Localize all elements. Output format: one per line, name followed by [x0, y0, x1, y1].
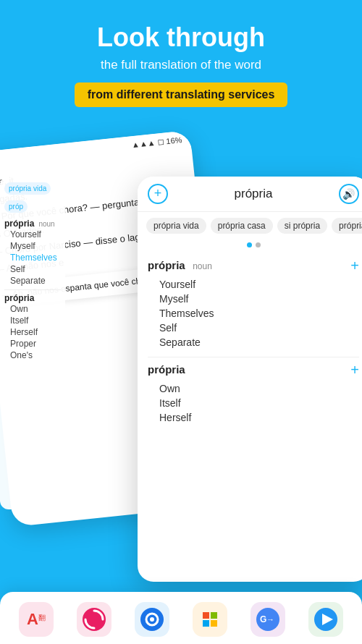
translator-google[interactable]: G → — [251, 602, 285, 637]
dot-1 — [256, 242, 261, 247]
translator-abbyy[interactable]: A 翻 — [19, 602, 54, 637]
sidebar-pos-1: noun — [38, 220, 54, 228]
svg-rect-5 — [211, 612, 217, 619]
sidebar-entry-2: própria — [4, 293, 34, 303]
svg-rect-7 — [211, 620, 217, 627]
translator-deepl[interactable] — [135, 602, 169, 637]
entry-item-herself: Herself — [159, 410, 359, 425]
entry-header-1: própria noun + — [148, 258, 359, 274]
translator-microsoft[interactable] — [193, 602, 227, 637]
sidebar-s2-i5: One's — [4, 349, 61, 361]
sidebar-s1-i2: Myself — [4, 240, 61, 252]
entry-item-own: Own — [159, 381, 359, 396]
svg-rect-6 — [203, 620, 209, 627]
entry-pos-1: noun — [193, 261, 212, 271]
smartcat-icon — [313, 606, 339, 632]
google-translate-icon: G → — [255, 606, 281, 632]
entry-divider — [148, 357, 359, 357]
highlight-bar: from different translating services — [75, 82, 288, 107]
sidebar-s1-i4: Self — [4, 263, 61, 275]
tag-0[interactable]: própria vida — [146, 218, 206, 234]
entry-item-themselves: Themselves — [159, 306, 359, 321]
dict-content: própria noun + Yourself Myself Themselve… — [138, 252, 362, 438]
top-section: Look through the full translation of the… — [0, 0, 362, 133]
entry-item-self: Self — [159, 321, 359, 335]
dict-word: própria — [235, 187, 273, 201]
entry-header-2: própria + — [148, 362, 359, 378]
svg-rect-4 — [203, 612, 209, 619]
tag-3[interactable]: própria c — [332, 218, 362, 234]
svg-point-3 — [150, 617, 154, 622]
sidebar-s2-i1: Own — [4, 303, 61, 315]
dots-indicator — [138, 240, 362, 252]
sub-title: the full translation of the word — [14, 58, 348, 72]
entry-plus-1[interactable]: + — [350, 258, 359, 274]
sidebar-tag-2: próp — [4, 200, 28, 213]
sidebar-s1-i5: Separate — [4, 275, 61, 287]
sidebar-s1-i1: Yourself — [4, 229, 61, 240]
sidebar-s2-i2: Itself — [4, 315, 61, 326]
translator-smartcat[interactable] — [308, 602, 343, 637]
dot-0 — [247, 242, 252, 247]
entry-item-separate: Separate — [159, 335, 359, 349]
reverso-icon — [81, 606, 107, 632]
entry-word-1: própria — [148, 259, 185, 271]
entry-list-2: Own Itself Herself — [159, 381, 359, 425]
left-sidebar: própria vida próp própria noun Yourself … — [0, 177, 65, 509]
translator-reverso[interactable] — [77, 602, 111, 637]
tag-1[interactable]: própria casa — [211, 218, 273, 234]
entry-word-2: própria — [148, 363, 185, 376]
sidebar-s1-i3: Themselves — [4, 252, 61, 263]
svg-text:→: → — [266, 615, 274, 624]
front-phone: + própria 🔊 própria vida própria casa si… — [138, 177, 362, 582]
status-signal: ▲▲▲ ◻ 16% — [131, 135, 182, 150]
microsoft-icon — [197, 606, 223, 632]
translator-bar: A 翻 — [0, 592, 362, 644]
entry-item-myself: Myself — [159, 292, 359, 306]
tags-row: própria vida própria casa si própria pró… — [138, 212, 362, 240]
sidebar-s2-i3: Herself — [4, 326, 61, 338]
sidebar-tag-1: própria vida — [4, 182, 51, 195]
phone-area: 2:02 ▲▲▲ ◻ 16% roce, it calgadas. — Por … — [0, 133, 362, 567]
deepl-icon — [139, 606, 165, 632]
entry-list-1: Yourself Myself Themselves Self Separate — [159, 277, 359, 349]
dict-sound-button[interactable]: 🔊 — [339, 184, 359, 204]
svg-text:G: G — [260, 614, 266, 624]
dict-add-button[interactable]: + — [148, 184, 168, 204]
entry-item-itself: Itself — [159, 396, 359, 410]
tag-2[interactable]: si própria — [277, 218, 327, 234]
main-title: Look through — [14, 23, 348, 52]
sidebar-s2-i4: Proper — [4, 338, 61, 349]
dict-header: + própria 🔊 — [138, 177, 362, 212]
sidebar-entry-1: própria — [4, 219, 34, 229]
entry-plus-2[interactable]: + — [350, 362, 359, 378]
entry-item-yourself: Yourself — [159, 277, 359, 292]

- Aim of the task -
Scan the data for the string "Myself" and copy each line in which it occurs.

- Finished task -
sidebar-s1-i2: Myself — [4, 240, 61, 252]
dict-content: própria noun + Yourself Myself Themselve… — [138, 252, 362, 438]
entry-item-myself: Myself — [159, 292, 359, 306]
entry-list-1: Yourself Myself Themselves Self Separate — [159, 277, 359, 349]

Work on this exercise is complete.